HC |

SAN manufacturers are in trouble.

IDC says that array vendor market share is flat despite continued massive growth in storage.

Hyper-convergence (HC) contributes to SAN manufacturer woes. The March 23, 2015 PiperJaffray research report states, “We believe EMC is losing share in the converged infrastructure market to vendors such as Nutanix.”

One of the most compelling advantages of HC is the cost savings. This is particularly evident when evaluated within the context of Moore’s Law.

Moore’s Law – Friend to Hyper-Convergence, Enemy to SAN

Moore’s Law, which states that the number of transistors on a processor doubles every 18 months, has long powered the IT industry. Laptops, the World Wide Web, iPhone and cloud computing are examples of technologies enabled by ever faster CPUs.
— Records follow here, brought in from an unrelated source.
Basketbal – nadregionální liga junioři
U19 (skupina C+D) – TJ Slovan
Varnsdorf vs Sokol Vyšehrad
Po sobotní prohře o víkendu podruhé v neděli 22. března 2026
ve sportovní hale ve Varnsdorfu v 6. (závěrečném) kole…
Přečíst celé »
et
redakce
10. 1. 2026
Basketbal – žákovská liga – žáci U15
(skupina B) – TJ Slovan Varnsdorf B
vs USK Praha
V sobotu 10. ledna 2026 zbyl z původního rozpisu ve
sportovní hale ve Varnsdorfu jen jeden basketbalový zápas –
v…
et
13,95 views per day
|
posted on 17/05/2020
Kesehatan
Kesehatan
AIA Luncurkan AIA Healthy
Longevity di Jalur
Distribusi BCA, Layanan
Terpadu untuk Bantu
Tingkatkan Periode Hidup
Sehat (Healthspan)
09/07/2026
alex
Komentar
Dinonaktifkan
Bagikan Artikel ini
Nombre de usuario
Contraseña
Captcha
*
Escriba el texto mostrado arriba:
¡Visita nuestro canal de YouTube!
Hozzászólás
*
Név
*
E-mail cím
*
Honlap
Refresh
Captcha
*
Moore’s Law in Action (via Igmur)

Innovative CPU manufacturing approaches such as increasing the number of cores, photonics and memristors should continue the Moore’s Law trajectory for a long time to come. The newly released Intel Haswell E5-2600 CPUs, for example, show performance gains of 18% – 30% over the Sandy Bridge predecessor.

Here are the 10 reasons why Moore’s Law is an essential consideration when evaluating hyper-convergence versus traditional 3-tier infrastructure:

1. SANs were built for physical, not virtual infrastructure.
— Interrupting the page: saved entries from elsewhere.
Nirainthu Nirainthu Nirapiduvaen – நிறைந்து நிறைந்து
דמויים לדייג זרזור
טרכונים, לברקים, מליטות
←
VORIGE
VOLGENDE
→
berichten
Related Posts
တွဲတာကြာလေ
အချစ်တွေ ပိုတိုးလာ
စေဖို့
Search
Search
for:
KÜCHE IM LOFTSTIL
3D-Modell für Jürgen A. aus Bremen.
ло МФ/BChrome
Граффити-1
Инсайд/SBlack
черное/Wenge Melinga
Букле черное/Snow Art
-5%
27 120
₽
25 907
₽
Virtualization is an example of an IT industry innovation made possible by Moore’s Law. But while higher-performing servers, particularly Cisco UCS, helped optimize virtualization capabilities, arrays remained mired in the physical world for which they were designed. Even all-flash arrays are constrained by the transport latency between the storage and compute which does not evolve as quickly.
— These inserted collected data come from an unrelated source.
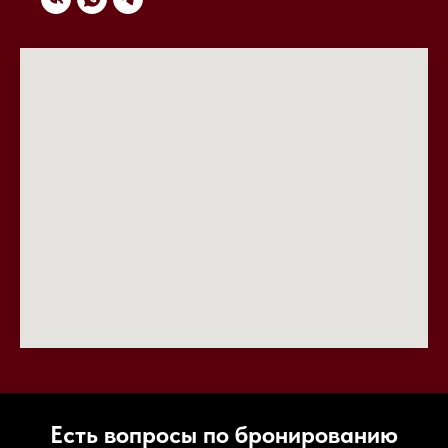
Есть вопросы по бронированию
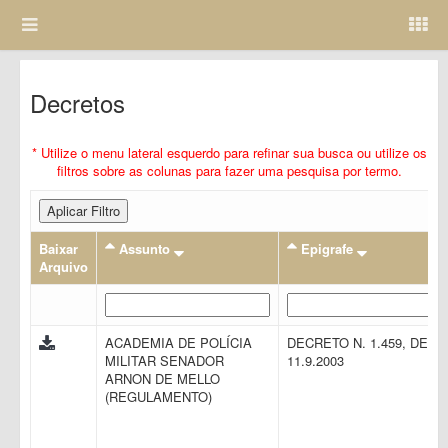
Decretos
* Utilize o menu lateral esquerdo para refinar sua busca ou utilize os
filtros sobre as colunas para fazer uma pesquisa por termo.
Aplicar Filtro
Baixar
Assunto
Epigrafe
Arquivo
ACADEMIA DE POLÍCIA
DECRETO N. 1.459, DE
MILITAR SENADOR
11.9.2003
ARNON DE MELLO
(REGULAMENTO)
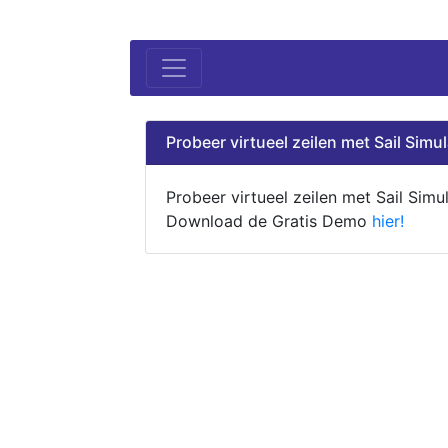
Probeer virtueel zeilen met Sail Simul
Probeer virtueel zeilen met Sail Simul
Download de Gratis Demo
hier!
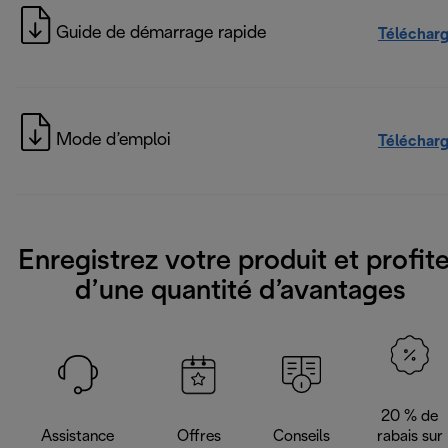
Guide de démarrage rapide
Téléchar
Mode d’emploi
Téléchar
Enregistrez votre produit et profit
d’une quantité d’avantages
20 % de
Assistance
Offres
Conseils
rabais sur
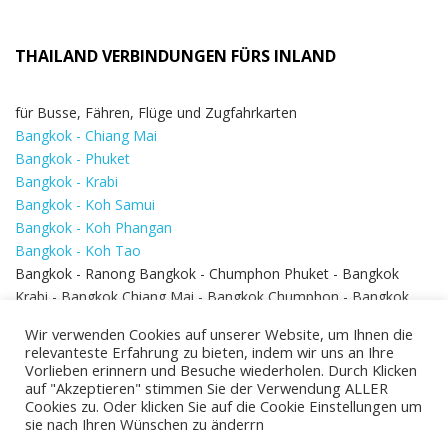
THAILAND VERBINDUNGEN FÜRS INLAND
für Busse, Fähren, Flüge und Zugfahrkarten
Bangkok - Chiang Mai
Bangkok - Phuket
Bangkok - Krabi
Bangkok - Koh Samui
Bangkok - Koh Phangan
Bangkok - Koh Tao
Bangkok - Ranong Bangkok - Chumphon Phuket - Bangkok
Krabi - Bangkok Chiang Mai - Bangkok Chumphon - Bangkok
Koh Samui - Koh Phi Phi
Bangkok - Pattaya
Wir verwenden Cookies auf unserer Website, um Ihnen die
Bangkok - Hua Hin
relevanteste Erfahrung zu bieten, indem wir uns an Ihre
Vorlieben erinnern und Besuche wiederholen. Durch Klicken
auf "Akzeptieren" stimmen Sie der Verwendung ALLER
Cookies zu. Oder klicken Sie auf die Cookie Einstellungen um
sie nach Ihren Wünschen zu änderrn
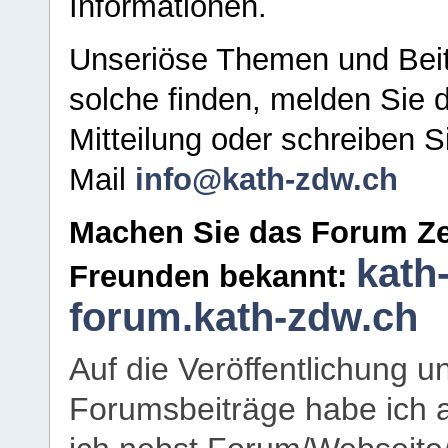
Informationen.
Unseriöse Themen und Beit
solche finden, melden Sie d
Mitteilung oder schreiben S
Mail
info@kath-zdw.ch
Machen Sie das Forum Ze
kath
Freunden bekannt:
forum.kath-zdw.ch
Auf die Veröffentlichung 
Forumsbeiträge habe ich al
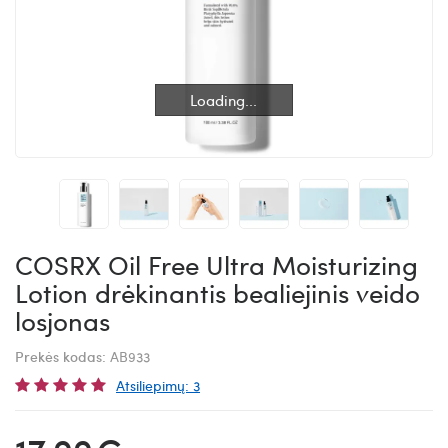
Loading...
Loading...
COSRX Oil Free Ultra Moisturizing
Lotion drėkinantis bealiejinis veido
losjonas
Prekės kodas:
AB933
Atsiliepimų: 3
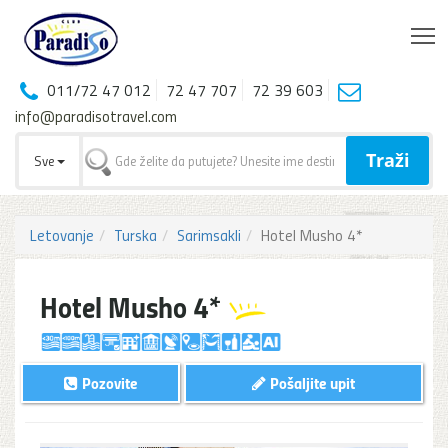
T
011/72 47 012
72 47 707
72 39 603
info@paradisotravel.com
Traži
Sve
Letovanje
Turska
Sarimsakli
Hotel Musho 4*
Hotel Musho 4*
Pozovite
Pošaljite upit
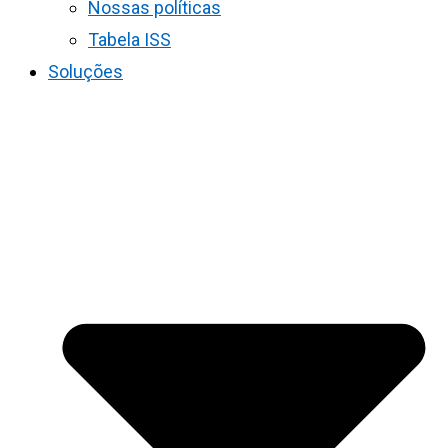
Nossas políticas
Tabela ISS
Soluções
The following image from Chad Sakac’s post, VMware I/O queues, “micro-bursting”, and multipathing, shows the complexity (meaning higher costs) of supporting virtual machines with a SAN architecture.

HC: Hyper-convergence was built from the ground up to host a virtualized datacenter (“Hyper” in hyper-convergence refers to “hypervisor”, not to “ultra”). The image below from Andre Leibovici’s post, Nutanix Traffic Routing: Setting the Story Straight, shows the much more elegant and efficient access to data enabled by HC.

2. Customers are stuck with old SAN technology even as server performance quickly improves.

A SAN’s firmware is tightly coupled with the processors; new CPUs can’t simply be plugged in. And proprietary SANs are produced on an assembly line basis in any case – quick retooling is not possible. When a customer purchases a brand new SAN, the storage controllers are probably at least one generation behind.

HC: HC decouples the storage code from the processors. As new nodes are added to the environment, customers benefit from the performance increases of the latest technology in CPU, memory, flash and disk.

Table 1 shows an example of an organization projecting a 20% increase in server workloads per year. The table also reflects a 20% density increase of VMs per Nutanix node – conservative by historical trends.

Fourteen nodes are required to support 700 VMs in Year 1, but only 8 more nodes support the 1,452 workloads in Year 5. And the total rack unit space required increases only 50% – from 8U to 12U.

Table 1: Example of decreasing number of nodes required to host increasing VMs

3. A SAN performs best on the day it is installed. After that it’s downhill.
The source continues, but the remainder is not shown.